# [ASSIGNED TASK]
Copy, word for word, the lines of the listing below from the line with "info@borsa.com.ua" up to and including the line with "ení pomocí aktivního". Drop the pictures.

§

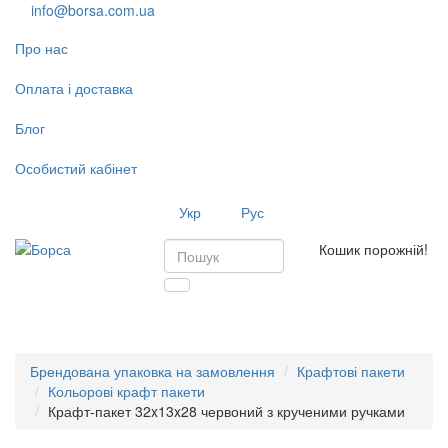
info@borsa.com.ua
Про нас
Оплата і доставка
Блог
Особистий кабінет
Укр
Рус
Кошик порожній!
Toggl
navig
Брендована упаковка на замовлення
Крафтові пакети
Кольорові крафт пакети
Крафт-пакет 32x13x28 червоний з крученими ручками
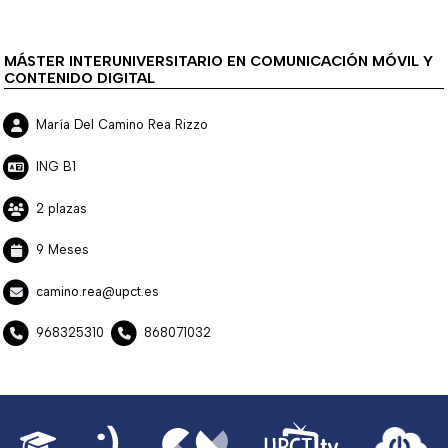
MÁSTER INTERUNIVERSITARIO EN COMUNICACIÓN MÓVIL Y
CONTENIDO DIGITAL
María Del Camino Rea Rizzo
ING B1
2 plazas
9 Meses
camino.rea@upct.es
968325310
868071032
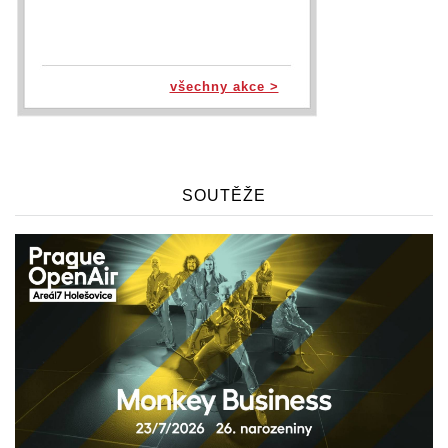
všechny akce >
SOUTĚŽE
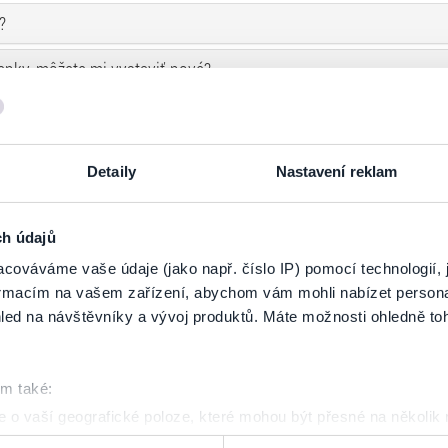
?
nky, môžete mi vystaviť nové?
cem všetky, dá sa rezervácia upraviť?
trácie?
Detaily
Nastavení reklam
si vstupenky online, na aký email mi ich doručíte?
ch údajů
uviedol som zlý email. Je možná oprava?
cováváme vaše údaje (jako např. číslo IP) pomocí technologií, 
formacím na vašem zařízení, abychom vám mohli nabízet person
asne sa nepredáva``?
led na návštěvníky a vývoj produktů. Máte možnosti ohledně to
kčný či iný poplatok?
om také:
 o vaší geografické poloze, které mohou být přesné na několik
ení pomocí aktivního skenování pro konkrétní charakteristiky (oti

§

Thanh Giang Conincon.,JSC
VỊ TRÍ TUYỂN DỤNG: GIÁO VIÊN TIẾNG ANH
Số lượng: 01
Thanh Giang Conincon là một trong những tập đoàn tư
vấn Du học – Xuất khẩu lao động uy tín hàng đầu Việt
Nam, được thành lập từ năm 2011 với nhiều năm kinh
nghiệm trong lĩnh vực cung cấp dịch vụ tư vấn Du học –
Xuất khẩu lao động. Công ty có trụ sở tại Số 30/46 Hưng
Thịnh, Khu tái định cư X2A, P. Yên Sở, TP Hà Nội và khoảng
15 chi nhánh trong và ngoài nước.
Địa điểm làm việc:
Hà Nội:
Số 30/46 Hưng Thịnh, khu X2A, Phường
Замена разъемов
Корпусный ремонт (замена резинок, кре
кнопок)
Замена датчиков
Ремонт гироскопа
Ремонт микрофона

§

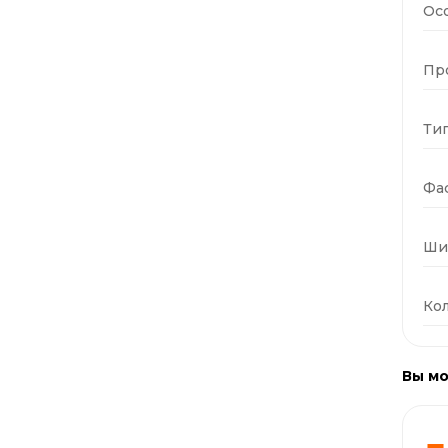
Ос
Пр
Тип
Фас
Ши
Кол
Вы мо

§

# [ANSWER]
info@borsa.com.ua
Про нас
Оплата і доставка
Блог
Особистий кабінет
Укр
Рус
Кошик порожній!
Toggl
navig
Брендована упаковка на замовлення
Крафтові пакети
Кольорові крафт пакети
Крафт-пакет 32x13x28 червоний з крученими ручками
MÁSTER INTERUNIVERSITARIO EN COMUNICACIÓN MÓVIL Y
CONTENIDO DIGITAL
María Del Camino Rea Rizzo
ING B1
2 plazas
9 Meses
camino.rea@upct.es
968325310
868071032
všechny akce >
SOUTĚŽE
?
nky, môžete mi vystaviť nové?
cem všetky, dá sa rezervácia upraviť?
trácie?
Detaily
Nastavení reklam
si vstupenky online, na aký email mi ich doručíte?
ch údajů
uviedol som zlý email. Je možná oprava?
cováváme vaše údaje (jako např. číslo IP) pomocí technologií, 
formacím na vašem zařízení, abychom vám mohli nabízet person
asne sa nepredáva``?
led na návštěvníky a vývoj produktů. Máte možnosti ohledně to
kčný či iný poplatok?
om také:
 o vaší geografické poloze, které mohou být přesné na několik
ení pomocí aktivního skenování pro konkrétní charakteristiky (oti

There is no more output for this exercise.